- Task to carry out: Make an exact copy of the lines from the one holding "OEM Products (133, 360)" through the last line of the material, and output nothing else.

= Beginning of Section =

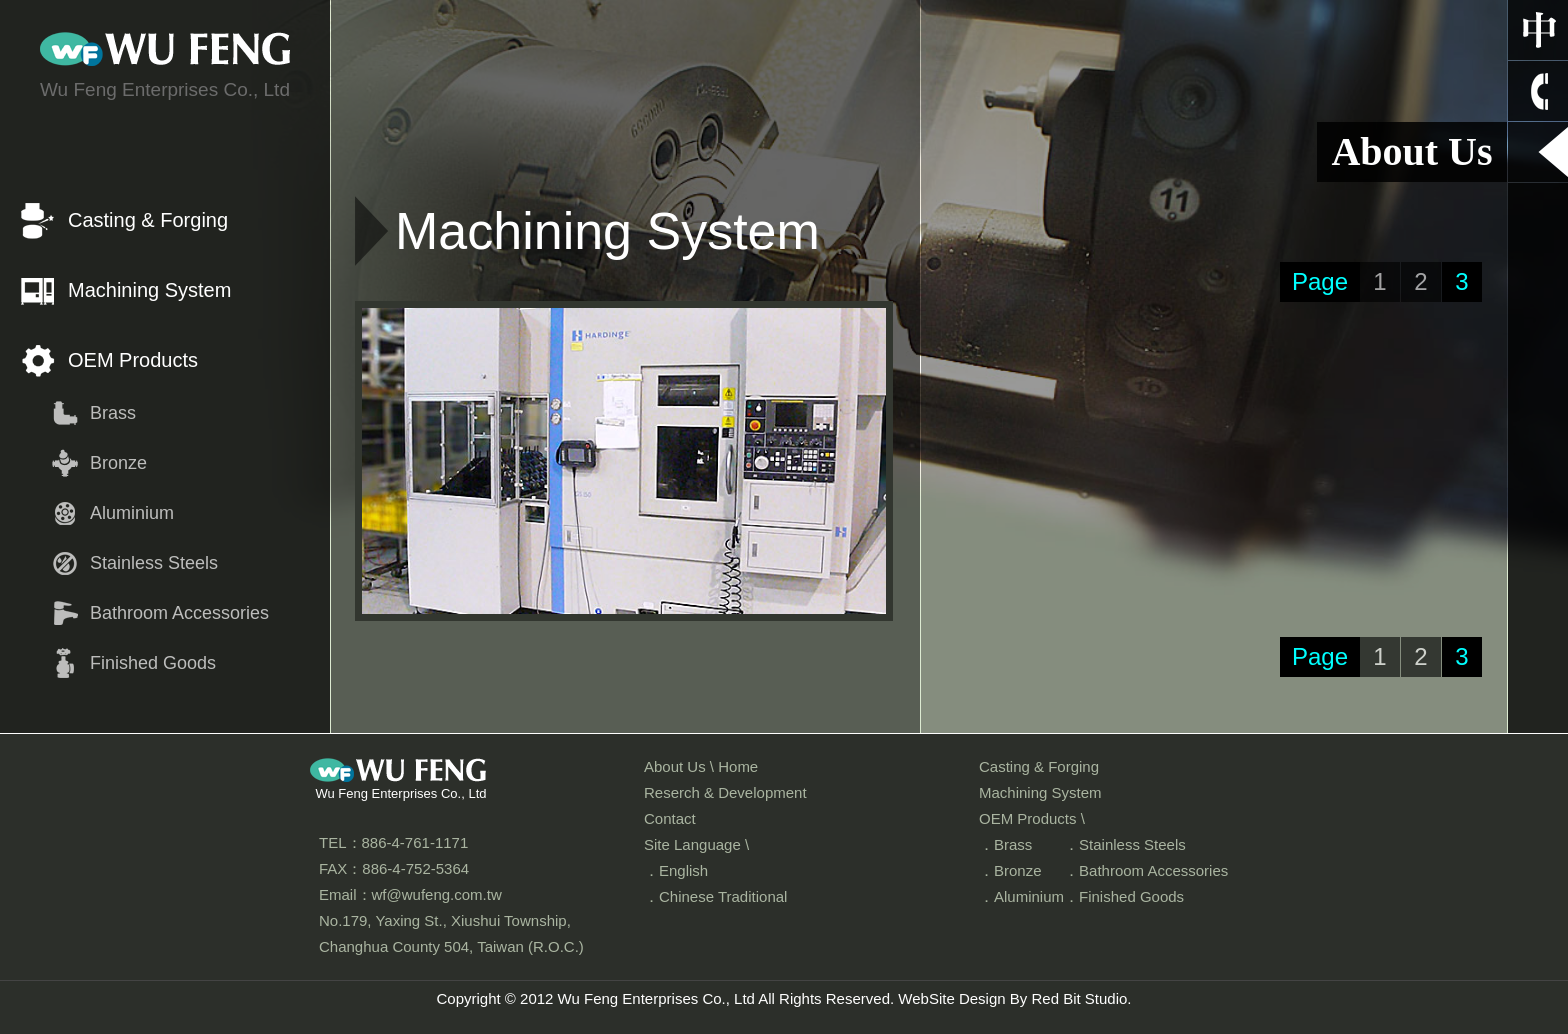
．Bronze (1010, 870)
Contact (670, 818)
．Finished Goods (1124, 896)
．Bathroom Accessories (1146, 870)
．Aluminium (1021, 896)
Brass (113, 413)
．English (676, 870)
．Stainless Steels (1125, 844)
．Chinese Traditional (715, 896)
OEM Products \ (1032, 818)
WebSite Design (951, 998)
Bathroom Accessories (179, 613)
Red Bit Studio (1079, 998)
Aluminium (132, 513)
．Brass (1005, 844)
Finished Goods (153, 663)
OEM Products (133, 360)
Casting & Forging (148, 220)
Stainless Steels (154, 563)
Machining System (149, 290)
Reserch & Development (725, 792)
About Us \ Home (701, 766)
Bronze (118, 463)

= End of Section =

- Solution to the exercise:
OEM Products (133, 360)
Casting & Forging (148, 220)
Stainless Steels (154, 563)
Machining System (149, 290)
Reserch & Development (725, 792)
About Us \ Home (701, 766)
Bronze (118, 463)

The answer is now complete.